■ YOUR TASK: From the data that follows, copy every line with the string "đồng".

[Start of section]

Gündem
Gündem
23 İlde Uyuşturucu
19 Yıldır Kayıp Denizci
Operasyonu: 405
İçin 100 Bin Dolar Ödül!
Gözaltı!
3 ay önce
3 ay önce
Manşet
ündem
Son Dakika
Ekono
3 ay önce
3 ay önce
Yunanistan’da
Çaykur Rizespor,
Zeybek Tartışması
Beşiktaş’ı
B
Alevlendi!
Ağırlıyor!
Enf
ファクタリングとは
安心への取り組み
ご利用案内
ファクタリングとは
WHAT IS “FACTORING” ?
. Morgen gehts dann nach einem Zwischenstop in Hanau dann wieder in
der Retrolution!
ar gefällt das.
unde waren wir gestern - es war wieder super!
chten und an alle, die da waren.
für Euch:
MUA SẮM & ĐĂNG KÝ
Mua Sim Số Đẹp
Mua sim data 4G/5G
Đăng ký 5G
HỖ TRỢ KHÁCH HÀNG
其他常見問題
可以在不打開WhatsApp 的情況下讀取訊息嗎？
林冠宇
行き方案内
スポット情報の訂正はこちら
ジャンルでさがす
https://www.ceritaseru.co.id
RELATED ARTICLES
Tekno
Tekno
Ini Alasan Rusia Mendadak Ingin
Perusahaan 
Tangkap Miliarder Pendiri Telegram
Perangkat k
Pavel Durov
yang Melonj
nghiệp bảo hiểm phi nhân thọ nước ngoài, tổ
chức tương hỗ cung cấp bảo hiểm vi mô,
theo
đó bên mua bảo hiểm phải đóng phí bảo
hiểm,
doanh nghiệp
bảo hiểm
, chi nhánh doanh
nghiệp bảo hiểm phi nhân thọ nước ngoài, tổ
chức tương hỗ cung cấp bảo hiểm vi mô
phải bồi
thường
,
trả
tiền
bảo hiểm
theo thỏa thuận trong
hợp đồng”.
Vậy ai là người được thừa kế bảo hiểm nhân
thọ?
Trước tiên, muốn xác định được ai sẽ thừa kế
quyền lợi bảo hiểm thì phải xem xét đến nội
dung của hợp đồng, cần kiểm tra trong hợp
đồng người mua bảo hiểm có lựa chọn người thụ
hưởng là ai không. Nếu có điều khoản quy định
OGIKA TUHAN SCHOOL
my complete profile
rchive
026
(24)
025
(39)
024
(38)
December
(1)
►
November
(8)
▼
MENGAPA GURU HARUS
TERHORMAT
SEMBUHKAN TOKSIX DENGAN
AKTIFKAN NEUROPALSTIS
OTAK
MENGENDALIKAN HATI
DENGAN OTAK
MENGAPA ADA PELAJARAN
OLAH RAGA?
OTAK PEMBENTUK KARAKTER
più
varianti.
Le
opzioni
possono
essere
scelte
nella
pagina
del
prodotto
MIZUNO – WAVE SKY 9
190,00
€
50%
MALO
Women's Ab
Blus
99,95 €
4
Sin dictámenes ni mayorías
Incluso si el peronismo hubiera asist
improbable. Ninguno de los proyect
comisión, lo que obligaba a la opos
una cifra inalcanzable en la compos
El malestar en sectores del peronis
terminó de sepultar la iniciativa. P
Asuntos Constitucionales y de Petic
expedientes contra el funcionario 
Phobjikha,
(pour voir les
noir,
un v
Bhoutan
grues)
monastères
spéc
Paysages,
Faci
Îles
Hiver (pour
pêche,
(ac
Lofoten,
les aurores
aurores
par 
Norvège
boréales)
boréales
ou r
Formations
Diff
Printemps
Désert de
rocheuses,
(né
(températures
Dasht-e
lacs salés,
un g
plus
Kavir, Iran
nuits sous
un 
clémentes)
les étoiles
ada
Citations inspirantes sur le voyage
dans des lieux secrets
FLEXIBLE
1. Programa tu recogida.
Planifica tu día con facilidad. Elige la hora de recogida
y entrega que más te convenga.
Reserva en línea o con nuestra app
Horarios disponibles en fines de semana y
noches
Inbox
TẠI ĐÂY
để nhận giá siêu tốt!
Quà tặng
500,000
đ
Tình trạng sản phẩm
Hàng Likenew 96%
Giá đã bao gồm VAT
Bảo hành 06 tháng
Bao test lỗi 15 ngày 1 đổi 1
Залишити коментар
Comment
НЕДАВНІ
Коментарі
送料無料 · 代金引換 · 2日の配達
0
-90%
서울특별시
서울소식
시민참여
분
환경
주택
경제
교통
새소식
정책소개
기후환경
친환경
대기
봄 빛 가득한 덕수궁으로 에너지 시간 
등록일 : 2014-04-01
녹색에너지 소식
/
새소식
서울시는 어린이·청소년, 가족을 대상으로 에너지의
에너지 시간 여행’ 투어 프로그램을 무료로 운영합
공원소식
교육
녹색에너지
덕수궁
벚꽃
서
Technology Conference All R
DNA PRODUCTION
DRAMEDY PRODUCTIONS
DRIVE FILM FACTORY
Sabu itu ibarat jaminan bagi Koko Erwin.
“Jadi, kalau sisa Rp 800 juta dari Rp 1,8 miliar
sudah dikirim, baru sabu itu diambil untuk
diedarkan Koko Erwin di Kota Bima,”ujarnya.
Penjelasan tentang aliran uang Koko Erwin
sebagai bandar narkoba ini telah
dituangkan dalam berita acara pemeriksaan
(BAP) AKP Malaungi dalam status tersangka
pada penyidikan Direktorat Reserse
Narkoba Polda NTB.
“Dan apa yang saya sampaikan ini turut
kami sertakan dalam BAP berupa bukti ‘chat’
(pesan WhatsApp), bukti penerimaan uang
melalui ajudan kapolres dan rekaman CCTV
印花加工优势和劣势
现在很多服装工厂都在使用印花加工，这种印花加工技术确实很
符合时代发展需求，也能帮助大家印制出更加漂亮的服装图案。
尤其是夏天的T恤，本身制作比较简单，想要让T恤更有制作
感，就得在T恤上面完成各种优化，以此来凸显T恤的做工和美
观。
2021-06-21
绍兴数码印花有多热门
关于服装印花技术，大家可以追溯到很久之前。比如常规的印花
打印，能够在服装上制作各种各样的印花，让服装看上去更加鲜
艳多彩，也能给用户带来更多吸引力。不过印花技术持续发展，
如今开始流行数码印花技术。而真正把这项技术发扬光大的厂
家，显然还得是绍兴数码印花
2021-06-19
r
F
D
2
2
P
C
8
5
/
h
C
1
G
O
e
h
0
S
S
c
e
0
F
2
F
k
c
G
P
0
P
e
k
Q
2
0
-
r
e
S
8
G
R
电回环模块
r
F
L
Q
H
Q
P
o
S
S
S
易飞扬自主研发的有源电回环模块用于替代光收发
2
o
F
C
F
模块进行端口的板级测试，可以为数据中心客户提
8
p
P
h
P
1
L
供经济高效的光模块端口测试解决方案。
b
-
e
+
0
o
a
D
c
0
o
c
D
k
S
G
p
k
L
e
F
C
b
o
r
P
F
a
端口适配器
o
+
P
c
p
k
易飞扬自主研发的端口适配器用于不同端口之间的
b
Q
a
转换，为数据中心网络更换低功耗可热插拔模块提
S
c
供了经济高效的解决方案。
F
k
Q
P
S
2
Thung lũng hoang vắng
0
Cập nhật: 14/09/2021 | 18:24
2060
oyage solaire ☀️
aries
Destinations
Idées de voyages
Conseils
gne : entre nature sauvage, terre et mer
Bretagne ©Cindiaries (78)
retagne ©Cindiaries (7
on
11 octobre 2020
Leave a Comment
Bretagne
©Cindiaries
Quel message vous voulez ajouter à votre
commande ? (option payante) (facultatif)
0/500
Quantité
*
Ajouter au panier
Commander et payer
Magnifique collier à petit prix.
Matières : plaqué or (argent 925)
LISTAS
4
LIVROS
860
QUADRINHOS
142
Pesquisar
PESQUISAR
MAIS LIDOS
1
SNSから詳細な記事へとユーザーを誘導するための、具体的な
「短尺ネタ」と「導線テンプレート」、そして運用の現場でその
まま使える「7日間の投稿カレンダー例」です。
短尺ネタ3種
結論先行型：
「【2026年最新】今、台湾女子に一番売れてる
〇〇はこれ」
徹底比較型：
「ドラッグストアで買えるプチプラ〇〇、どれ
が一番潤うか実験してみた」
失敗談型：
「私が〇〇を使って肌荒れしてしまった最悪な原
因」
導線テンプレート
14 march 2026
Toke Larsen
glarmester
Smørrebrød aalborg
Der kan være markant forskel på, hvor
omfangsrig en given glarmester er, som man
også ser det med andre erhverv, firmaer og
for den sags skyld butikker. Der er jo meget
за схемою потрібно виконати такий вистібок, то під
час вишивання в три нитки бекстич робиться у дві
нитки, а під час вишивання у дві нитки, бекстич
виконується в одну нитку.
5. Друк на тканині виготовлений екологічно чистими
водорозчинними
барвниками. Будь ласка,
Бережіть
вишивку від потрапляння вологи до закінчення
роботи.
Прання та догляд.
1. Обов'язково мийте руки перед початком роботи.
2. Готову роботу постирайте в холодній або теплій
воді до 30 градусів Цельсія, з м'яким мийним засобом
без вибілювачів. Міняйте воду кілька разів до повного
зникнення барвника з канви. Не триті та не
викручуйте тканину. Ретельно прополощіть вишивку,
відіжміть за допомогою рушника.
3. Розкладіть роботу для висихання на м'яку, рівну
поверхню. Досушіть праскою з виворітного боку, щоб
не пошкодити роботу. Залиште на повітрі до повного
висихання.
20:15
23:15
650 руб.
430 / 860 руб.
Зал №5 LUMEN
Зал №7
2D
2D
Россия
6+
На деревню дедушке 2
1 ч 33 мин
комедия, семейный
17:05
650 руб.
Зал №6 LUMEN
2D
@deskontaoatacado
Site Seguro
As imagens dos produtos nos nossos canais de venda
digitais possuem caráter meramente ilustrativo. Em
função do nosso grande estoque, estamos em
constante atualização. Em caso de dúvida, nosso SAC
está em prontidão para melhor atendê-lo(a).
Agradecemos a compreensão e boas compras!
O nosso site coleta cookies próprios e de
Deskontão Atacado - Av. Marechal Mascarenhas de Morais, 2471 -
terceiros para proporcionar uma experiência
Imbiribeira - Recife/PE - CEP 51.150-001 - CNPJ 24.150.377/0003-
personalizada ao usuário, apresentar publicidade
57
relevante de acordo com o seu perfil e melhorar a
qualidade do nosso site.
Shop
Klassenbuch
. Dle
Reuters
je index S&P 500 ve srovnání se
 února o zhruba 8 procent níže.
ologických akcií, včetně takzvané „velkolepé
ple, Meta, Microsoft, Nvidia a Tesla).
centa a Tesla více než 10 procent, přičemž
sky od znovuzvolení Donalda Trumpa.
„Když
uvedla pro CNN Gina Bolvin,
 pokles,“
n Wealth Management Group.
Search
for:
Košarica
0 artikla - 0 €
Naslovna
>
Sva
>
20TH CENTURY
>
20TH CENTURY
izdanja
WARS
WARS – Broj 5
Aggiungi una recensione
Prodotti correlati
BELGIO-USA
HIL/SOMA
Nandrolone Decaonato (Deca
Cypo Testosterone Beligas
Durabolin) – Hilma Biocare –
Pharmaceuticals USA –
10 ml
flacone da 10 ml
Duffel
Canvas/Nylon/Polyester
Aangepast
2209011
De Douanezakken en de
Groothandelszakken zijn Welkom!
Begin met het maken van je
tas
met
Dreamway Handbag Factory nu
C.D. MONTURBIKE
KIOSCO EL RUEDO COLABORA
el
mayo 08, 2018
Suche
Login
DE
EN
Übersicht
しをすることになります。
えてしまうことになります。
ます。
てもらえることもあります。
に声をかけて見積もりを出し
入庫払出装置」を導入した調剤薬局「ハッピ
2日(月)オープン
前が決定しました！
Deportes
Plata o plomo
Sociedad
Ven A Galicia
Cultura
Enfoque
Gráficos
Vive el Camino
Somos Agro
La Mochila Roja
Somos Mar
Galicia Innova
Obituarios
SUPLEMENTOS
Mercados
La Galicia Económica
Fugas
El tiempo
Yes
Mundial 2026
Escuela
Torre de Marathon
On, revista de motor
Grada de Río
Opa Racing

[End of section]

■ SOLUTION TO THIS PROBLEM:
hợp đồng”.
dung của hợp đồng, cần kiểm tra trong hợp
đồng người mua bảo hiểm có lựa chọn người thụ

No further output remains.